Consider Chyna, the former world champion professional wrestler. Last year she made an adult film with Vivid Entertainment called Backdoor to Chyna. It became an enormous best-seller and she currently stars as "She-Hulk" in AvengersXXX: A Porn Parody. With the exception of a relatively small number of people, no one condemned Chyna for her decision to make porn films, and in fact she reports that "wrestling fans have been incredibly loyal to me."

Love it or leave it, porn seems now to be a part of mainstream pop culture. Today, just about everything in the media has sexual overtones, and porn fits right in.

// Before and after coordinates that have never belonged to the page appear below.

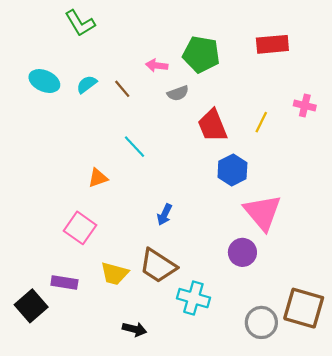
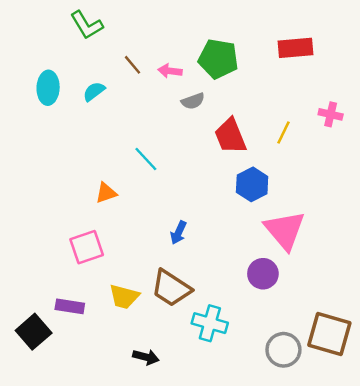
cyan ellipse: (44, 81) -> (48, 88), turned 68
brown line: (122, 89) -> (133, 65), moved
pink square: (80, 228) -> (87, 247), turned 36

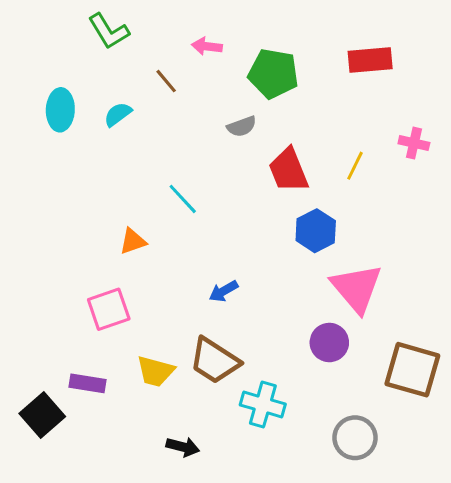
pink arrow: (170, 71) -> (207, 46), moved
blue arrow: (178, 233) -> (224, 291), turned 35
brown square: (329, 334) -> (412, 370), moved

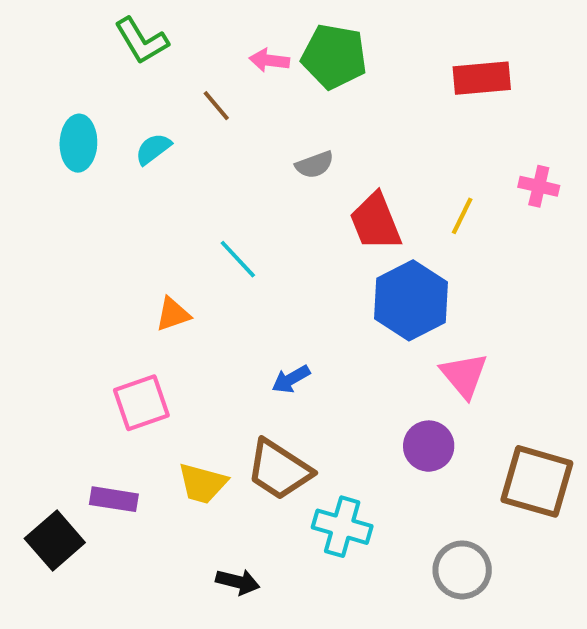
green pentagon: (273, 74) -> (334, 56), moved
blue hexagon: (316, 231) -> (411, 300), size x1.4
pink triangle: (357, 288) -> (464, 375), size x0.7

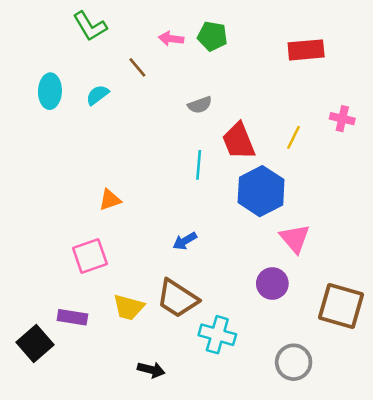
green pentagon: (334, 56) -> (212, 36), size x0.7
cyan line: (238, 259) -> (199, 165), moved, turned 48

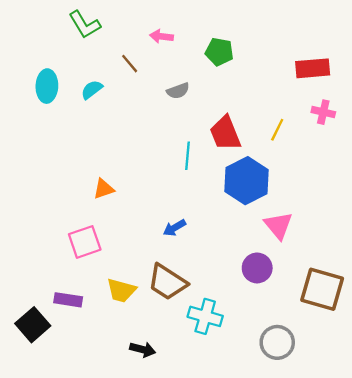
green pentagon: (212, 36) -> (219, 52), moved
red rectangle: (306, 50) -> (313, 68), moved
gray semicircle: (200, 105) -> (178, 91), moved

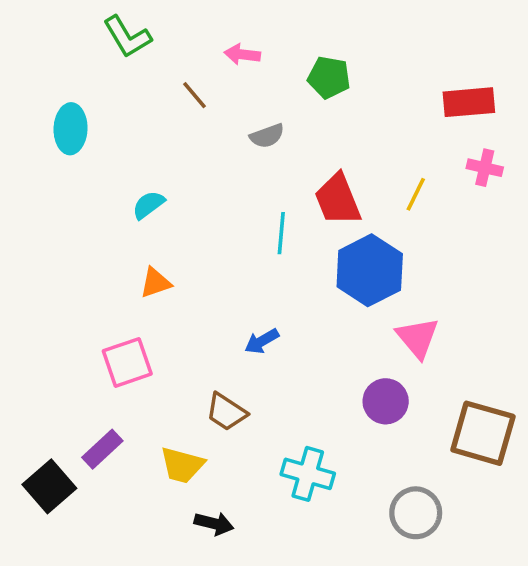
cyan semicircle: (92, 90) -> (148, 205), moved
brown trapezoid: (167, 282) -> (226, 412), moved, size x0.7
yellow trapezoid: (121, 290) -> (182, 465), moved
purple rectangle: (68, 300) -> (102, 449), turned -52

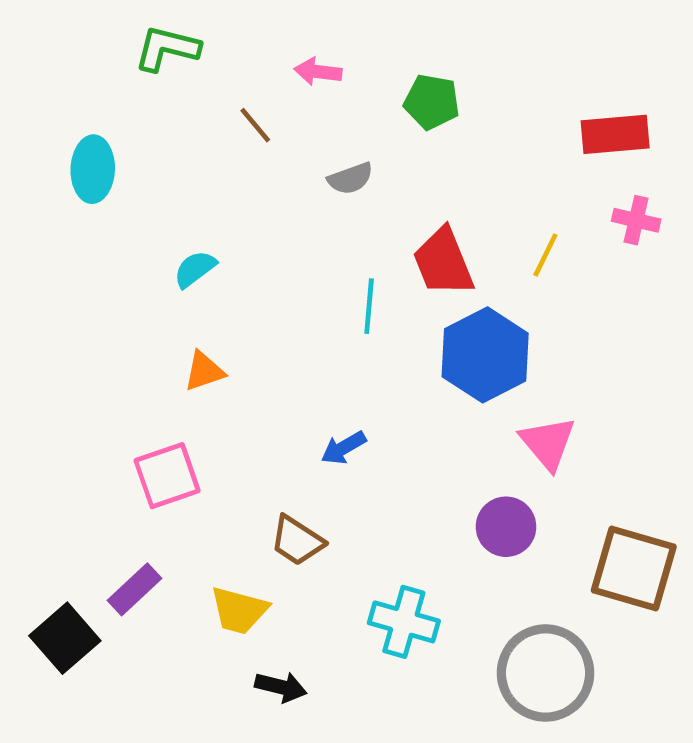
green L-shape: (127, 37) -> (167, 48), turned 135
gray circle: (416, 513) -> (545, 673), size x1.4

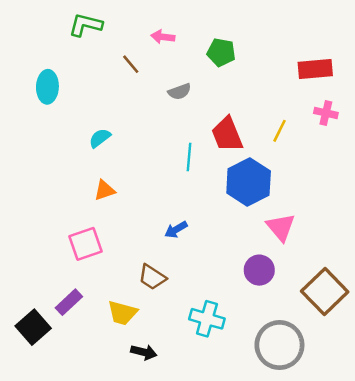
brown square: (634, 569) -> (325, 291), turned 30

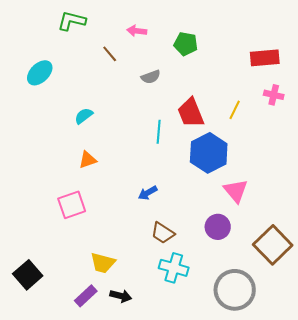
cyan ellipse: (47, 87) -> (40, 73), turned 44
brown trapezoid: (152, 277) -> (163, 233), moved
purple rectangle: (69, 302) -> (86, 296), moved

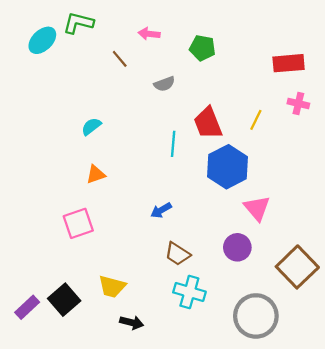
cyan ellipse: (40, 73) -> (42, 40), moved
black square: (28, 275) -> (64, 300), moved
purple rectangle: (86, 296) -> (27, 307), moved

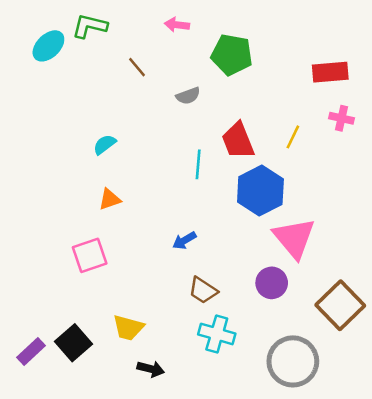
pink arrow: (149, 34) -> (177, 25), moved
green pentagon: (202, 48) -> (232, 55), size x1.4
pink triangle: (257, 208) -> (294, 238), size x1.4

When I founded Vivid in 1984 adult films were considered taboo and as a result, it wasn't easy for the public to access our movies. Only specialty theaters and adult bookstores sold porn videos, in part because the packaging was so blatantly sexual. I made a decision to apply a mainstream sensibility to our cover artwork, and slowly we found our products accepted by more retailers...and in more prominent shelf positions. We bought billboards in Times Square and on Sunset Boulevard and put up tasteful pictures of our Vivid Girls in alluring costumes that only hinted at nudity. They caused a sensation, but no one ordered that they be taken down.

Today, Vivid and other adult studios have highly popular websites where their videos are sold 24/7 -- either for delivery at home in discreet packaging or for immediate download to the customer's computer. National retail chains sell our DVDs and hotels offer our movies to customers.

And the influence of adult entertainment has reached into the highest echelons of Hollywood. Consider our Vivid-Celeb imprint. Our first celeb movie, in 1998, was Pam & Tommy Lee: Hardcore & Uncensored, starring Pamela Anderson. It was an international sensation and one of the top-selling adult videos of all time. We've subsequently had blockbuster sex videos with celebrities ranging from Kim Kardashian to Montana Fishburne and from Kendra Wilkinson to Phil Varone. There's plenty of interest in these explicit videos, but rarely censure. And sometimes, as in the case of Kim Kadashian, a sex tape leads to an empire.

The adult parody has also crossed over into the realm of an accepted genre. We produce a line of SuperXXXHero parodies with director Axel Braun, who is celebrated at mainstream "geek-fests" across America for his amazing attention to detail. It is easy to remember a time when we would be attacked in the media for trying to degrade the reputations of all-American heroes... but not now. Rather than being attacked for "sullying" the images of iconic figures such as Spider-Man and Batman, our parodies are simply accepted (and celebrated) for what they are.

So, back to Octomom. After three years of refusing to work with Vivid she decided to do something she once condemned, and not surprisingly her decision has raised few eyebrows.

I think this is something Octomom wanted to do all along, which is why we kept making offers to her. She clearly didn't want a "regular" job; we offered that to her as well.

Perhaps we are growing as a society, on some levels at least. Of course there will always be those conservative groups that disagree with me, but clearly porn is more of an acceptable career option than it ever was before, as it should be. And one day, when Octomom tells her children what she did to help support them, they're sure to have 14 different opinions... but hopefully disapproval won't be one of them.